Um mal zum eigentlichen Thema zurück zu kommen:
Ich muss ehrlich sagen ich finde es sehr schade und teilweise auch fragwürdig, was jetzt bei Chelsea abgeht. Ist es moralisch verwerflich, Abstufungen bei Oligarchen/Scheichklubs zu machen? Vielleicht, trotzdem würde ich Chelsea niemals auf eine Stufe mit City oder gar PSG setzten.
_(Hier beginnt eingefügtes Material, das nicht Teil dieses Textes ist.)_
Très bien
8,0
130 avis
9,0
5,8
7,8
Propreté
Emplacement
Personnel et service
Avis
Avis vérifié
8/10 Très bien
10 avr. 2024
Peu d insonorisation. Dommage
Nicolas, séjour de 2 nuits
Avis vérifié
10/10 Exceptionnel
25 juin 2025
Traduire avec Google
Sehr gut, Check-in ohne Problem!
Sie haben sicher von Abramovichs Millionen profitiert, aber nie in dem Ausmass wie PSG oder City und sind in meinen Augen eher ein klassischer Fussballverein geblieben, der sich auch immer wieder neu erfinden konnte, nach den ersten Erfolgen mit Mou, nach dem "Finale Dahoam" nach der Ära Hazard. Ich hätte 2019 gedacht, dass sie es schwer(er) haben werden, weiter oben mitzuspielen, Tuchel und letzte Saison haben mich deutlich eines besseren belehrt. Ich kenne Abramovichs Verbindungen zu Putin zu wenig, um die Sanktionen beurteilen zu können. Aber hat immerhin angeboten, den Verein freizugeben und noch sämtliche Schulden zu tilgen. Dass das jetzt verhindert und Chelsea damit anscheinend an den Rand der Insolvenz getrieben wird, kann ich persönlich nicht nachvollziehen. Ich verurteile Putins Angriffe und alle, die das Ganze mittragen/relativieren genauso, aber dafür kann bei Chelsea niemand direkt etwas und jetzt zig Existenzen dafür zu zerstören, kann weiss Gott nicht das Ziel sein.
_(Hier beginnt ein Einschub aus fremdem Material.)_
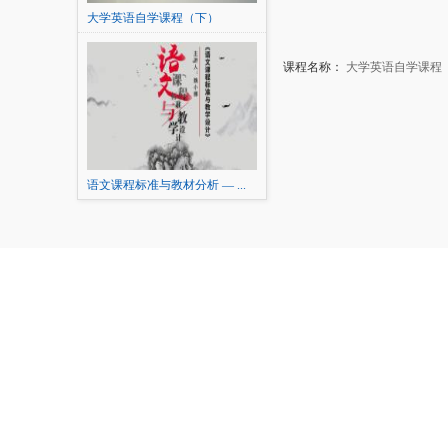
大学英语自学课程（下）
课程名称：
大学英语自学课程
语文课程标准与教材分析 — ...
Wenn man nun Wunschkonzert spielen darf, James, Rüdiger, Azpilicueta, Christensen und Marcos Alonso wären alle eine Überlegung wert. Im Mittelfeld bin ich ein grosser Fan von Havertz, aber das macht momentan keinen Sinn, und offensiv sind wir mit Hinsicht auf Mbappe sehr gut besetzt.
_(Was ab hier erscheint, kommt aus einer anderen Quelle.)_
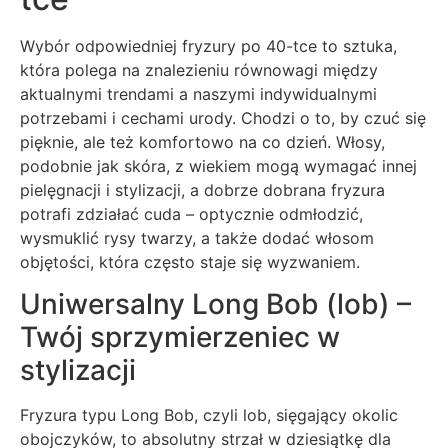
Wybór odpowiedniej fryzury po 40-tce to sztuka,
która polega na znalezieniu równowagi między
aktualnymi trendami a naszymi indywidualnymi
potrzebami i cechami urody. Chodzi o to, by czuć się
pięknie, ale też komfortowo na co dzień. Włosy,
podobnie jak skóra, z wiekiem mogą wymagać innej
pielęgnacji i stylizacji, a dobrze dobrana fryzura
potrafi zdziałać cuda – optycznie odmłodzić,
wysmuklić rysy twarzy, a także dodać włosom
objętości, która często staje się wyzwaniem.
Uniwersalny Long Bob (lob) –
Twój sprzymierzeniec w
stylizacji
Fryzura typu Long Bob, czyli lob, sięgający okolic
obojczyków, to absolutny strzał w dziesiątkę dla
Und natürlich Tuchel. Ich würde ihn aktuell schon fast als meinen Topkandidaten sehen. Nagelsmann ist auf absehbare Zeit nicht verfügbar, Klopp wohl erst 2024 und bei ihm und Poche habe ich gewisse Vorbehalte. Ten Haag, Gallardo, Xabi Alonso und Raul wären alle einen Versuch wert, verbunden mit gewissen Risiken. Aber wenn Tuchel verfügbar ist, würde ich ihn holen. Er hat alles, was ein moderner Trainer braucht (und uns momentan zum Teil fehlt), klare Philosophie, variable Taktiken und Systeme, Anpassungsfähigkeit, viel Ballbesitzt, Pressing und Offensivfussball, und er kann sehr gut mit Talenten, ich denke Cama, Fede, Vini usw. könnten unter ihm nochmal einen riesigen Schritt macht. Und er schreckt auch nicht davor zurück, Dinge anzusprechen, wenn es nicht läuft. Man muss dabei nicht wie Mou komplette Karrieren zerstören, aber ich mag Trainer, die das Kind beim Namen nennen und sich nicht hinter Träumereien und Floskeln verstecken. Die grossen Argumente gegen ihn waren ja immer noch kein grosser Verein, kein grosser Titel und kann nicht mit Stars. Alle drei sollten nach den letzten 3 Jahren eigentlich behoben sein. Unter ihm war PSG mehr eine Mannschaft als davor und danach und auch näher an der CL als jeh und er hat Chelsea in keinen 3 Monaten von einem kriselnden oberen Mittelfeld Team zum CL Sieger und Meisterschaftsmitreder geformt.
Was sein Ruf als "schwieriger Typ" angeht bin ich immer vorsichtig. Denn es gibt Typen, die wirklich schwierig sind und solche, die als "schwierig" angesehen werden, weil sie halt den Status Quo aufbrechen und ihre eigene Ansichten einbringen, und dafür halt manche aus ihrem gemachten Nest holen. Tuchel würde ich eher als letzteres einschätzen. Kann das ein Problem sein? Vielleicht, gleichzeitig werden wir nicht vom Fleck kommen, wenn man nie etwas neues wagt. Die CL Generation konnte sich jetzt 5 Jahre im gemachten Nest mit vertrauten Trainern und Umständen ausruhen, irgendwann muss Schluss sein. Mit CR und Ramos sind die zwei "schwierigsten" Typen mittlerweile weg und die Jungen sowie auch Benzema, Modric, Kroos und co scheinen mir eher der Typ Mensch zu sein, die sich auf etwas einlassen und sich anpassen können. Insofern würde ich es wagen.
Somit bleibt noch die Sprachbarriere als potenzielles Hindernis. Aber daran kann man arbeiten. Das ganze garantiert natürlich keinen Erfolg, aber so eine Garantie gibt es sowieso nie, auch mit Carlo, Zidane zum 3ten oder wem auch immer nicht. Ich würde wirklich gerne mal sehen, was jemand wie Tuchel mit unserem Kader anstellen kann. Wenn es am Ende failt, sei es so, aber man hat zumindest mal etwas gewagt.